Why do I need Nginx in front of Laravel Octane? Can't I just expose Octane directly to the internet?

While Octane is incredibly fast, you need Nginx for several critical reasons: security (Nginx is battle-tested for handling malicious traffic and DDoS protection), SSL/HTTPS termination, static file serving (Nginx serves CSS, JS, and images much faster than PHP), and load balancing when you scale to multiple Octane instances. Nginx acts as the 'front door' while Octane focuses on what it does best - executing your Laravel application logic.

What is Supervisor and why do I need it for Octane in production?

Supervisor is a process manager that acts like a 'babysitter' for your Octane process. In production, you can't just run `php artisan octane:start` in a terminal - you need the process to run continuously, restart automatically if it crashes, start on server boot, and provide proper logging. Supervisor handles all of this, ensuring your Octane application never goes offline.

What does the --max-requests=5000 flag do and why is it important?

This is your most important safety net! The --max-requests flag tells each Octane worker to restart after handling 5000 requests. This prevents memory leaks from accumulating over time and keeps your application stable long-term. Since Octane keeps your application in memory between requests, any small memory leaks could eventually crash your workers without this protection.

How do I deploy new code changes to my Octane application?

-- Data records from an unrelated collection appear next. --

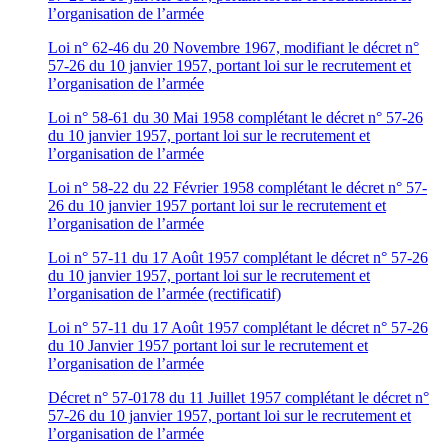
l’organisation de l’armée
Loi n° 62-46 du 20 Novembre 1967, modifiant le décret n°
57-26 du 10 janvier 1957, portant loi sur le recrutement et
l’organisation de l’armée
Loi n° 58-61 du 30 Mai 1958 complétant le décret n° 57-26
du 10 janvier 1957, portant loi sur le recrutement et
l’organisation de l’armée
Loi n° 58-22 du 22 Février 1958 complétant le décret n° 57-
26 du 10 janvier 1957 portant loi sur le recrutement et
l’organisation de l’armée
Loi n° 57-11 du 17 Août 1957 complétant le décret n° 57-26
du 10 janvier 1957, portant loi sur le recrutement et
l’organisation de l’armée (rectificatif)
Loi n° 57-11 du 17 Août 1957 complétant le décret n° 57-26
du 10 Janvier 1957 portant loi sur le recrutement et
l’organisation de l’armée
Décret n° 57-0178 du 11 Juillet 1957 complétant le décret n°
57-26 du 10 janvier 1957, portant loi sur le recrutement et
l’organisation de l’armée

Since Octane keeps your application in memory, simply uploading new files won't take effect until you restart the workers. Use `php artisan octane:reload` for a graceful restart that finishes processing current requests before restarting, or `sudo supervisorctl restart laravel-octane:*` to force restart via Supervisor. Always run the Laravel optimization commands (config:cache, route:cache, view:cache) before reloading.

What are the three golden rules for Octane development?

Rule #1: Master the stateful mindset - avoid static variables and global state that persist between requests. Rule #2: Inject dependencies correctly - never inject request-specific data into service constructors as they become 'poisoned' with first request data. Rule #3: Offload heavy work to queues - use Laravel queues for heavy processing to keep workers free for handling more requests.

Do I need to run all the Laravel optimization commands in production?

Yes, these optimizations are crucial for production performance: `config:cache` combines all config files into one cached file, `route:cache` pre-registers routes for faster lookup (only use if you have many routes), `view:cache` pre-compiles Blade templates, and `composer install --optimize-autoloader --no-dev` creates optimized class maps. These can significantly improve your application's startup time and memory usage.

How many workers should I configure for my Octane server?

Use `--workers=auto` to automatically set one worker per CPU core, or specify a number manually like `--workers=8`. The optimal number depends on your server specs and application needs. More workers can handle more concurrent requests but use more memory. Monitor your server's CPU and memory usage to find the right balance.

What's the difference between local Docker setup and production deployment?

The architecture remains the same (Nginx → Octane), but the implementation differs. Local uses Docker containers for isolation and easy reset/rebuild, while production typically runs services directly on the server for better performance. Key differences include domain names (localhost vs real domains), proxy targets (container names vs 127.0.0.1), and additional security configurations like SSL certificates.

How do I monitor if my Octane deployment is working correctly?

Use several monitoring approaches: check Supervisor status with `sudo supervisorctl status laravel-octane:*`, monitor logs with `sudo supervisorctl tail -f laravel-octane`, set up a health check endpoint that returns application status and memory usage, and use external uptime monitoring services. The article includes a sample health check endpoint you can implement.

What should I do if my Octane workers keep crashing or using too much memory?

First, check the logs to identify the cause. Common issues include memory leaks (ensure you're following the three golden rules), database connection pooling problems, or heavy synchronous operations blocking workers. Lower the --max-requests value to restart workers more frequently, move heavy operations to queues, and ensure you're not storing request-specific data in singleton services.